In the case of the intersection units, within the GPU they are found within the Compute Units / SMs in the AMD / NVIDIA graphics units (in any case we are talking about the same type of unit in both cases, but with a different name) and they communicate with the ALUs in charge of executing the shaders through the data cache within the same unit.

Stage 4: BVH Tree Travel Units

The BVH is a spatial data structure that stores the geometry of the scene in an orderly manner. In order to speed up the process of calculating the intersection, what is done is to perform this on the BVH tree instead of doing it pixel by pixel.

Without the units in charge of traversing the BVH tree, it is necessary to do it with the compute shader program, but with these units implemented at the hardware level we forget about having to carry out this process.

In other words, a path unit will generate all the rays and their path through the BVH tree automatically without the participation of a shader program and will interact with the intersection unit. Both at the end of the process will send the results back.

It must be taken into account that in the current version of DirectX 12 Ultimate this is not part of the minimum specification and it is necessary to control the creation of new rays from the intersection of others with objects through the Ray Generation Shader. So the use of this unit is limited, since it is preferred to give the power to the game developers for the moment about the lightning density in the scene.
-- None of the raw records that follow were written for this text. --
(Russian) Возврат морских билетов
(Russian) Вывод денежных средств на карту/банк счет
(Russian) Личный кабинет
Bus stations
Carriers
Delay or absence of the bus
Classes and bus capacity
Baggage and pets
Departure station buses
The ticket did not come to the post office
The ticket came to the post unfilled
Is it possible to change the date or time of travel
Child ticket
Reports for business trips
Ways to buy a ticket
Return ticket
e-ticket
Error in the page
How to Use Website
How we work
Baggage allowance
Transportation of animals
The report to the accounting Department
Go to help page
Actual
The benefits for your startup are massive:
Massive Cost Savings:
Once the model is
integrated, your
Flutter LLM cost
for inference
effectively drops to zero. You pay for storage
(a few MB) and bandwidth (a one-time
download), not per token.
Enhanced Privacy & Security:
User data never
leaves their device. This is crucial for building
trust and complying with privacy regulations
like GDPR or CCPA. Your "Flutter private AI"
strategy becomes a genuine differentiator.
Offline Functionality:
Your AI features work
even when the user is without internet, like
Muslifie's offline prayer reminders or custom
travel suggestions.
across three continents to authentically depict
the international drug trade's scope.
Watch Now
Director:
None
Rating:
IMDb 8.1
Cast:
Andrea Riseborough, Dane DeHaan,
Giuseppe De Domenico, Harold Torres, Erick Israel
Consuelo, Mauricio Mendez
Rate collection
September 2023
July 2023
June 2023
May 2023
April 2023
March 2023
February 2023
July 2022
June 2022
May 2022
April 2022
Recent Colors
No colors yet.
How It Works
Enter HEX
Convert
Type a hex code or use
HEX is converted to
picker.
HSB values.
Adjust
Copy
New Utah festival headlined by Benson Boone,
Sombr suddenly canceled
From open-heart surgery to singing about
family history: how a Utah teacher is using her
Stage 5: Coherent Ray Tracing

The next stage in the evolution of GPUs for Ray Tracing will be the addition of a coherence unit in the GPU, but first of all we have to understand what we mean with memory coherence from the point of view of any processor, being this that the vision of the memory of each processor is the same, specifically of contemporary GPUs.
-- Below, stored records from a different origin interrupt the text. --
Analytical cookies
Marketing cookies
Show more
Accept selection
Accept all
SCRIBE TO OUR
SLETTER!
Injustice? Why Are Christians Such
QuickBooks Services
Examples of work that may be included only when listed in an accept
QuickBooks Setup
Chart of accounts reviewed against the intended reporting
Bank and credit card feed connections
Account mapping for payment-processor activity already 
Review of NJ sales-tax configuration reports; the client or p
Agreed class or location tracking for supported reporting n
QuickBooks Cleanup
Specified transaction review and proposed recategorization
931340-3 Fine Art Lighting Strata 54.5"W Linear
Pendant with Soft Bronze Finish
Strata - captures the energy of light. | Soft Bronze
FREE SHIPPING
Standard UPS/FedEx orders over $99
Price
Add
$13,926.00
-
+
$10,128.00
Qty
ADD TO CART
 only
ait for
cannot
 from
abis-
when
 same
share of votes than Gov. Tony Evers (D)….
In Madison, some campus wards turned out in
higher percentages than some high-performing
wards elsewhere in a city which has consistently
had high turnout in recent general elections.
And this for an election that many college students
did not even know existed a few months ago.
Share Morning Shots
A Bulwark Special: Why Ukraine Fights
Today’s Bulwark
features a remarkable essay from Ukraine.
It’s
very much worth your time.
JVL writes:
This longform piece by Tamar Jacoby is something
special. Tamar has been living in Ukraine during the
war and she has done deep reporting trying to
If we want to understand the problem with memory coherence, then we have to understand how the caching mechanism of any multi-processor system works, whether we are talking about a CPU or a GPU.

Caches are not RAM themselves, but rather store specific portions of RAM or higher cache levels.
The lower levels of the cache and closest to the processors contain copies of portions of data from the higher level caches.
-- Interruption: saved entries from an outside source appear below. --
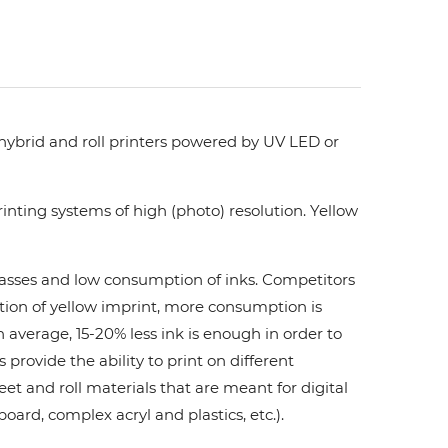
 hybrid and roll printers powered by UV LED or
nting systems of high (photo) resolution. Yellow
 passes and low consumption of inks. Сompetitors
ation of yellow imprint, more consumption is
 average, 15-20% less ink is enough in order to
ovide the ability to print on different
et and roll materials that are meant for digital
board, complex acryl and plastics, etc.).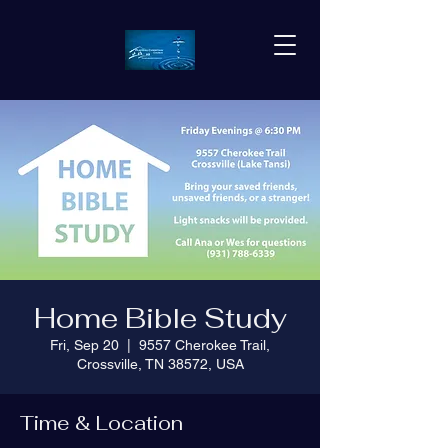
Home Bible Study
Fri, Sep 20
  |  
9557 Cherokee Trail,
Crossville, TN 38572, USA
Time & Location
Therefore, if we want to make a coherent system, a mechanism has to be created that when a core or other unit of the GPU changes the value of a data, all the copies that refer to that data in all the caches are also changed in a way simultaneous as well as in VRAM.

So what problem are GPUs facing now? Before we have commented that the intersection and traversal unit of the BVH have access to the data cache of the Compute Unit / SM, but since there is no consistency mechanism, when a change is made to the data in a Compute Unit / SM then the rest of the units are unaware of it, and this leads to a good part of the intersection and distance calculations being repeated even if they have already been carried out by other units.

The coherence unit is one or more hardware units responsible for notifying all Compute Units / SMs of changes in the content of the caches, so it is difficult to implement hardware due to the amount of intercommunications it requires .

In a CPU, coherence can be achieved easily due to the fact that we have very few cores inside it, but in a GPU the greater number of cores makes the coherence system difficult to implement; keep in mind that the number of data paths that need to be implemented is n ² where n is the number of elements interconnected with each other.

Since GPUs are on the way to being divided into chiplets, it is quite possible that this coherence unit becomes a chiplet itself or is in the central part in charge of communicating the different parts with each other. In any case, we have not yet reached this point and given that the changes at the level of architecture are taking place in periods of 2 to 5 years, we will still have to wait a bit.

Where the Coherency Engine is implemented is in Imagination’s PowerVR Wizard architecture, since it has been implemented in that hardware for years, but NVIDIA and AMD have not yet implemented it in their GPUs and it must be taken into account that they have approach a “little” different from Imagination; In any case, it is the next evolution for Ray Tracing.